Collected data
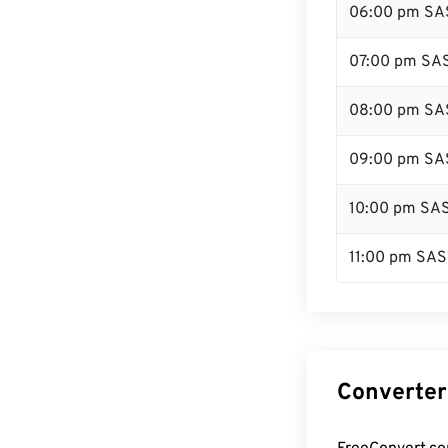
06:00 pm SA
07:00 pm SA
08:00 pm SA
09:00 pm SA
10:00 pm SA
11:00 pm SAS
Converter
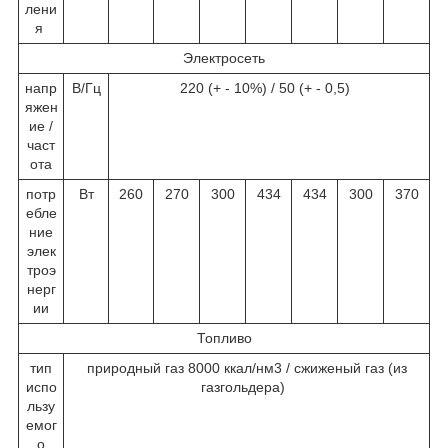
лени
я
Электросеть
напр
В/Гц
220 (+ - 10%) / 50 (+ - 0,5)
яжен
ие /
част
ота
потр
Вт
260
270
300
434
434
300
370
ебле
ние
элек
троэ
нерг
ии
Топливо
тип
природный газ 8000 ккал/нм3 / сжиженый газ (из
испо
газгольдера)
льзу
емог
о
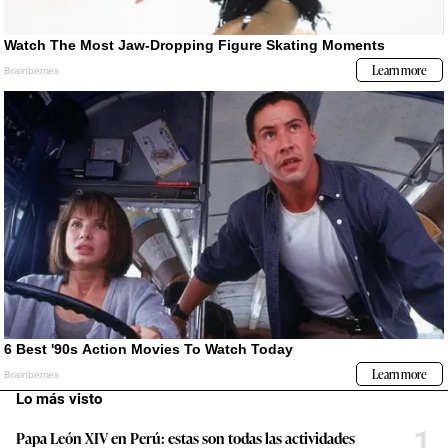
Lo más visto
1
Papa León XIV en Perú: estas son todas las actividades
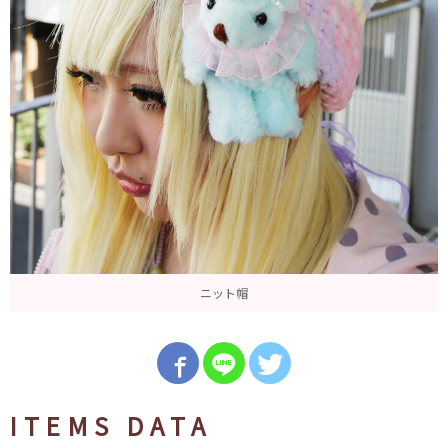
ニット帽
ITEMS DATA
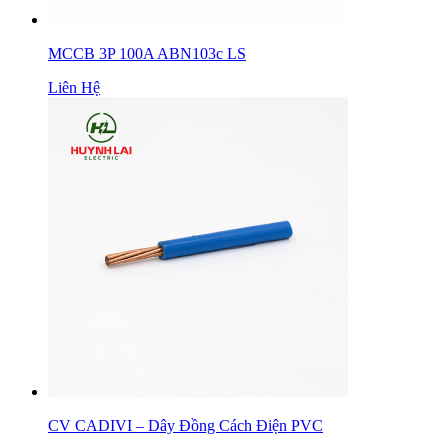
MCCB 3P 100A ABN103c LS
Liên Hệ
CV CADIVI – Dây Đồng Cách Điện PVC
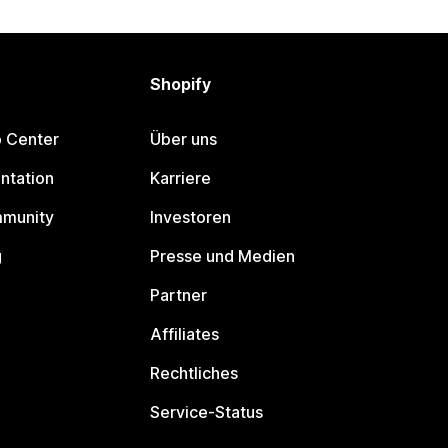
Shopify
p Center
Über uns
ntation
Karriere
mmunity
Investoren
g
Presse und Medien
Partner
Affiliates
Rechtliches
Service-Status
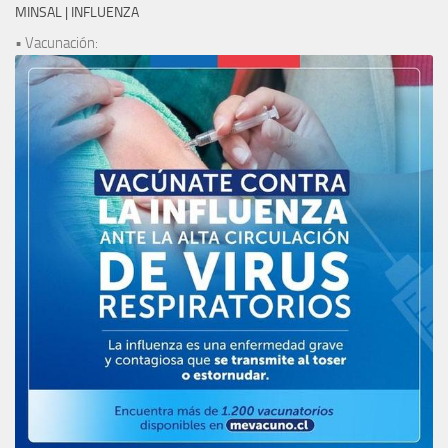
MINSAL | INFLUENZA
• Vacunación:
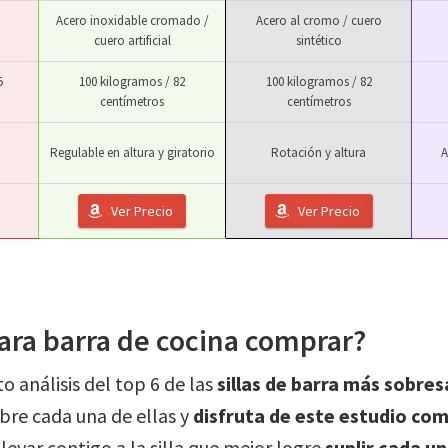
Acero inoxidable cromado /
Acero al cromo / cuero
cuero artificial
sintético
5
100 kilogramos / 82
100 kilogramos / 82
centímetros
centímetros
Regulable en altura y giratorio
Rotación y altura
A
Ver Precio
Ver Precio
ara barra de cocina comprar?
 análisis del top 6 de las
sillas de barra más sobres
bre cada una de ellas y
disfruta de este estudio co
levar contigo a la silla que mejor logre
suplir cada u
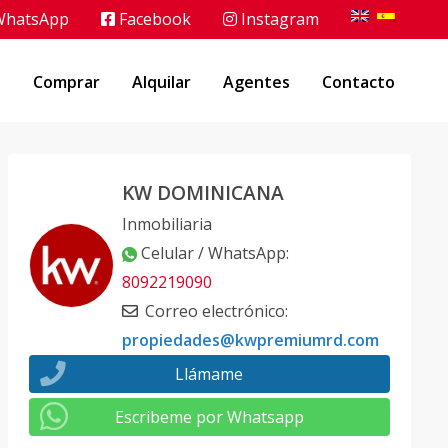
hatsApp
Facebook
Instagram
o
Comprar
Alquilar
Agentes
Contacto
KW DOMINICANA
Inmobiliaria
Celular / WhatsApp
:
8092219090
Correo electrónico
:
propiedades@kwpremiumrd.com
Llámame
Escribeme por Whatsapp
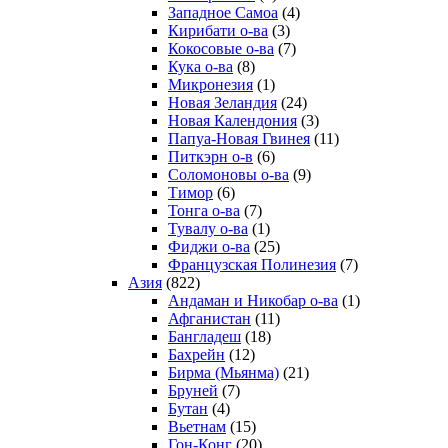
Западное Самоа
(4)
Кирибати о-ва
(3)
Кокосовые о-ва
(7)
Кука о-ва
(8)
Микронезия
(1)
Новая Зеландия
(24)
Новая Календония
(3)
Папуа-Новая Гвинея
(11)
Питкэрн о-в
(6)
Соломоновы о-ва
(9)
Тимор
(6)
Тонга о-ва
(7)
Тувалу о-ва
(1)
Фиджи о-ва
(25)
Французская Полинезия
(7)
Азия
(822)
Андаман и Никобар о-ва
(1)
Афганистан
(11)
Бангладеш
(18)
Бахрейн
(12)
Бирма (Мьянма)
(21)
Бруней
(7)
Бутан
(4)
Вьетнам
(15)
Гон-Конг
(20)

■ ACTION ITEM: Gather up, from the records above, each line where the word "altura" appears.

■ OUTPUT BELOW:
Regulable en altura y giratorio
Rotación y altura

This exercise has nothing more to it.